Apropos: Der Chili-Inhaltsstoff Capsaicin, sagt man, soll gut fürs Abnehmen sein.
In Japan wurden Studien durchgeführt, die das nahelegen. Probanden, die täglich Chilipulver über ihre Hauptmahlzeit streuten, hatten langfristig eine verringerte Energieaufnahme.
Sie aßen weniger?
Genau.
Warum?
Das ist noch unbekannt.
Haben Sie eine Vermutung?
Durchaus, wir haben soeben eine Verbindung zum Patent eingereicht, die eine ähnliche Wirkung hat wie das Capsaicin - mehr darf ich dazu momentan leider nicht sagen. In Bezug auf Lavendel gibt es übrigens ähnliche Untersuchungen, allerdings bei Ratten: Tiere, auf deren Käfige ein mit Lavendel getränktes Stück Stoff gelegt wurde, fraßen messbar weniger. Auch hier ist über die Gründe kaum etwas bekannt. Die Untersuchungen auf diesem Gebiet sind bislang nur deskriptiv.
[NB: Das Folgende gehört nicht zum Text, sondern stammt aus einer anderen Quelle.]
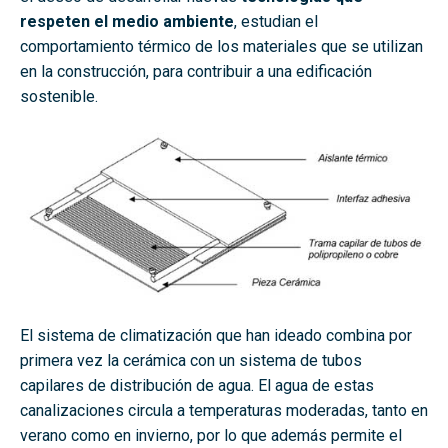
respeten el medio ambiente
, estudian el
comportamiento térmico de los materiales que se utilizan
en la construcción, para contribuir a una edificación
sostenible.
El sistema de climatización que han ideado combina por
primera vez la cerámica con un sistema de tubos
capilares de distribución de agua. El agua de estas
canalizaciones circula a temperaturas moderadas, tanto en
verano como en invierno, por lo que además permite el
Chemisch betrachtet: Was macht die Mittelmeerdiät so gesund?
Sie hat einen relativ hohen Anteil an einfach ungesättigten Fettsäuren: Das wirkt sich positiv gegenüber koronaren Herzkrankheiten aus. Außerdem enthält die Mittelmeerdiät viel Obst und Gemüse. Man darf aber nicht den Fehler machen, das nur auf eine Verbindung zu reduzieren. Es geht um den gesamten Lebensstil in den Mittelmeerländern, warmes Klima, Siesta zu Mittag, Bewegung - all das spielt eine Rolle.
Die so genannte "food pairing hypothesis" besagt: Lebensmittel, die eine große Schnittmenge von Aromastoffen haben, schmecken als Kombination gut. Beispiele sind etwa Spargel und Butter oder - etwas ungewöhnlicher - Schokolade und Blauschimmelkäse. Können Sie das bestätigen?
Nein. Es gibt noch keinen wissenschaftlich-basierten Nachweis mit kontrollierten Studien am Menschen.
Niederländische Forscher haben vor ein paar Jahren nachgewiesen, dass Aromen das Verhalten ändern. In Lokalen, in denen Orangenaroma versprüht wurde, begannen die Leute eher zu tanzen.
Fahren Sie einmal in die USA und gehen Sie dort in ein Department Store. Dort werden sie ständig beduftet, um das Kaufverhalten anzuregen. Allerdings gibt es auch hier kaum fundierte Untersuchungen - es wird einfach gemacht.